Delays to the enforcement of menu labelling in the USA are a reflection of the many difficulties and pitfalls in implementing a well-intentioned but ultimately flawed policy, according the Chief Executive of the Association of Licensed Multiple Retailers.
In January Congress in America substantially extended the time line for the U.S. Food and Drug Administration’s enforcement of the agency’s new rules on standard restaurant menu labelling, presently there is no date certain as to when compliance will be required.
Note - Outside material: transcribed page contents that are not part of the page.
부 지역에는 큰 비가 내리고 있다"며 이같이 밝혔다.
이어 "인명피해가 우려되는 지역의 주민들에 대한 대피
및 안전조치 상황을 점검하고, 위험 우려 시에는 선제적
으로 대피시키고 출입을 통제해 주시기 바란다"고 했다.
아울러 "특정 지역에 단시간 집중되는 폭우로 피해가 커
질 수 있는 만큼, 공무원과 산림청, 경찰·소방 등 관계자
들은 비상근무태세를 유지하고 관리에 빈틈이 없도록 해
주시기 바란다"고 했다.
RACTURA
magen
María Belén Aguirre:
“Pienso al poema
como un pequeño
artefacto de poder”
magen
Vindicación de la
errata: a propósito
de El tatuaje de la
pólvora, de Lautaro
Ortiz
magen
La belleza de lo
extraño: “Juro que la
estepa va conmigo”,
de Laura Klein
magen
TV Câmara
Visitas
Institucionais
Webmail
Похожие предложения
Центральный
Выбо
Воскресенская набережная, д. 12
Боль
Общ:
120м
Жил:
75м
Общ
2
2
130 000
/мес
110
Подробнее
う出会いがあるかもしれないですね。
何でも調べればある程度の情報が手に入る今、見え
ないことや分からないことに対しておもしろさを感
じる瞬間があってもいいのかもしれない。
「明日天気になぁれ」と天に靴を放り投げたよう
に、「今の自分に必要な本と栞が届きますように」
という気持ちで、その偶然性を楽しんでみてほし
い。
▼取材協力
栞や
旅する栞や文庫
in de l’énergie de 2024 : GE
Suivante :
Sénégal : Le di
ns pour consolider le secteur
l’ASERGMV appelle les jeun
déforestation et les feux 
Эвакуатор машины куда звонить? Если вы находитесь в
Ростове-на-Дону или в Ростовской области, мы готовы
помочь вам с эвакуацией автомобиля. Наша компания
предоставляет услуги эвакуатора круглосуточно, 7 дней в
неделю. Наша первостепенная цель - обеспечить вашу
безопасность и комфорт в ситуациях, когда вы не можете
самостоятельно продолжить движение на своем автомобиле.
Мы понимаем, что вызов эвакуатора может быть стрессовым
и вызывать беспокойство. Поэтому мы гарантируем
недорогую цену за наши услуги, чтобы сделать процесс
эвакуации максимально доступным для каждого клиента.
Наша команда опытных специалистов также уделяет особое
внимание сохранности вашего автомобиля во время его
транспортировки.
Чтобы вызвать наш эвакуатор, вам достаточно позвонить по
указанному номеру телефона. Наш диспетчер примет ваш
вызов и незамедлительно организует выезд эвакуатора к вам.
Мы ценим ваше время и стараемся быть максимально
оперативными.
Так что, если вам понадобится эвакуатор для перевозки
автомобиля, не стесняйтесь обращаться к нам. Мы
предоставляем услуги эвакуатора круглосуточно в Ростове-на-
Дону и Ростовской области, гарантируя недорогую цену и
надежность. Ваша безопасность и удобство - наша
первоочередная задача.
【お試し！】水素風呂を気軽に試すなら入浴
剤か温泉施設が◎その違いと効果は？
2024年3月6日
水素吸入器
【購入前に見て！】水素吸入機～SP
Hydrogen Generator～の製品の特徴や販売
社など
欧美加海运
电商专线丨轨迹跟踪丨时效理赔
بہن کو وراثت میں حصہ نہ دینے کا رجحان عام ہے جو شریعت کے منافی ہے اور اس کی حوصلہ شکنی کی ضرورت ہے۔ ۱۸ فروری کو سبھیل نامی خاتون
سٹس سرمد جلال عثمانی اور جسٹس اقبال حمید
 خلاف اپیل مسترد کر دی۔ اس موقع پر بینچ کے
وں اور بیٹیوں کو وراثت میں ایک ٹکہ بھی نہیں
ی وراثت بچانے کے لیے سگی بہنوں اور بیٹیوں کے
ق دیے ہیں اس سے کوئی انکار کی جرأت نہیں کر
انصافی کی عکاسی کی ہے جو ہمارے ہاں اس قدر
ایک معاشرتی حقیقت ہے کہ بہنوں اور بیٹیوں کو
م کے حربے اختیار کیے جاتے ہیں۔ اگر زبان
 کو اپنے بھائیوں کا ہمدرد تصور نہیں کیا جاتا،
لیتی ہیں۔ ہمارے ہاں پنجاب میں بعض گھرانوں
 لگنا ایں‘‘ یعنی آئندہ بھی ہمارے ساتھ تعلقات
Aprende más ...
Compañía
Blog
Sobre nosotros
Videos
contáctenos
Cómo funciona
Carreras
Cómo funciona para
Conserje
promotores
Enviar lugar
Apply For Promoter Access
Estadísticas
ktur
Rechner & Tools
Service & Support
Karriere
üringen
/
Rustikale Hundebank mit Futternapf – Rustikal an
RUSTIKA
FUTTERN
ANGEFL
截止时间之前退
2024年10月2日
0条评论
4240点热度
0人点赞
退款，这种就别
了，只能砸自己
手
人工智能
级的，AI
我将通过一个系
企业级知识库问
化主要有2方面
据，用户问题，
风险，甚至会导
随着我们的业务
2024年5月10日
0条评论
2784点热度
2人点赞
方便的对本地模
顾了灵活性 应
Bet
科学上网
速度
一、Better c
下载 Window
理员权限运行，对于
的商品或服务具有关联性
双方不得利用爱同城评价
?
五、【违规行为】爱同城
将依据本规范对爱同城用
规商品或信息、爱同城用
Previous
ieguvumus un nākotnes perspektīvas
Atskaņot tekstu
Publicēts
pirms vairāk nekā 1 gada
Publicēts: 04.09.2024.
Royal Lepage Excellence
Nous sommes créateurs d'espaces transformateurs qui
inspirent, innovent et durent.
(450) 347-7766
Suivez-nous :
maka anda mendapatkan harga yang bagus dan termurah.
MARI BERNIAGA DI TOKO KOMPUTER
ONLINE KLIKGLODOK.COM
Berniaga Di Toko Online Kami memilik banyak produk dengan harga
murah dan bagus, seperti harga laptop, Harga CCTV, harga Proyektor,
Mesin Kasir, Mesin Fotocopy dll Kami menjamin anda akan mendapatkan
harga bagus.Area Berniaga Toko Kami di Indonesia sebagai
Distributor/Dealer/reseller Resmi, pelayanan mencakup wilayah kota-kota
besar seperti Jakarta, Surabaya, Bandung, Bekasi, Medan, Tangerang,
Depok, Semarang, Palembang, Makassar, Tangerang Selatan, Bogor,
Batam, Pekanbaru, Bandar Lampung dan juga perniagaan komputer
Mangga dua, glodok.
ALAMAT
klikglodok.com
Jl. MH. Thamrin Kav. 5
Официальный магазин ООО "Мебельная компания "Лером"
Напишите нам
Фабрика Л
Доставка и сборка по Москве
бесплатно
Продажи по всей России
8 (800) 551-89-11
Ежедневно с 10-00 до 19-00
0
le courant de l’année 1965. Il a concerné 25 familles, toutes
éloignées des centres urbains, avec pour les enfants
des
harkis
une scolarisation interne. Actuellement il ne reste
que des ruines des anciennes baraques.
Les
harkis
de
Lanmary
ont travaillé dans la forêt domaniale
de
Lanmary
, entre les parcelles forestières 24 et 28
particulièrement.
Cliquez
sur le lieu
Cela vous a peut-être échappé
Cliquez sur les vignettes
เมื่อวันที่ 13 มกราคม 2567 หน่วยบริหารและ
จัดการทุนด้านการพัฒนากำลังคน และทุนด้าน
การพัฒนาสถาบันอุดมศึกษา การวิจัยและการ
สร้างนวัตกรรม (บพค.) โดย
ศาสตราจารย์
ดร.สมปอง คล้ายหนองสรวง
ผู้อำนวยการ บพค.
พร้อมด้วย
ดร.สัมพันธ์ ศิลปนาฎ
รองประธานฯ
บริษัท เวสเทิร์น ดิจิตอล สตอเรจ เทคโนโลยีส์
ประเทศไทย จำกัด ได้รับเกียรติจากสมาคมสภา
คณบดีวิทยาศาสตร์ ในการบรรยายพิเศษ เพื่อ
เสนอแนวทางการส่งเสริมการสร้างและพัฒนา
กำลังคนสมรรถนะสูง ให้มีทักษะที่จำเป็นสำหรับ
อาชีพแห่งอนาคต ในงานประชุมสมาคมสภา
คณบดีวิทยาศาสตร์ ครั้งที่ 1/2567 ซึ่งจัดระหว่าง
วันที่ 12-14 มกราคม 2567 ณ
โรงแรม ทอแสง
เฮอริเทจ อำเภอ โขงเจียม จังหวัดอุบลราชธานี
The FDA announced last year that it would give chain restaurants until December 1, 2016, to comply with its final regulation requiring chain restaurants to post calorie counts for the foods they sell. Chain restaurants, grocery stores that sell prepared foods, and other covered businesses with 20 or more locations are covered by the new administrative rule.
As a result of public concerns, the agency also issued a draft guidance document in September of 2015 that address some of the most common questions businesses have posed about the new rule. However, implementation has been pushed back yet again.
Kate Nicholls of the Association of Licensed Multiple Retailers said: “Passed in 2010, the rules require companies with more than 20 outlets serving prepared food to include calorie labelling on their menus, boards and displays. After a long wait for the actual rules to emerge, and two delays in implementation, a third deadline has been imposed.
“This is a clear demonstration of the difficulties in implementing calorie labelling in a manner that is both fair to retailers and true to the intent of the law. Whilst well-meaning, the policy is ultimately flawed and looks to be unworkable in any equitable manner.”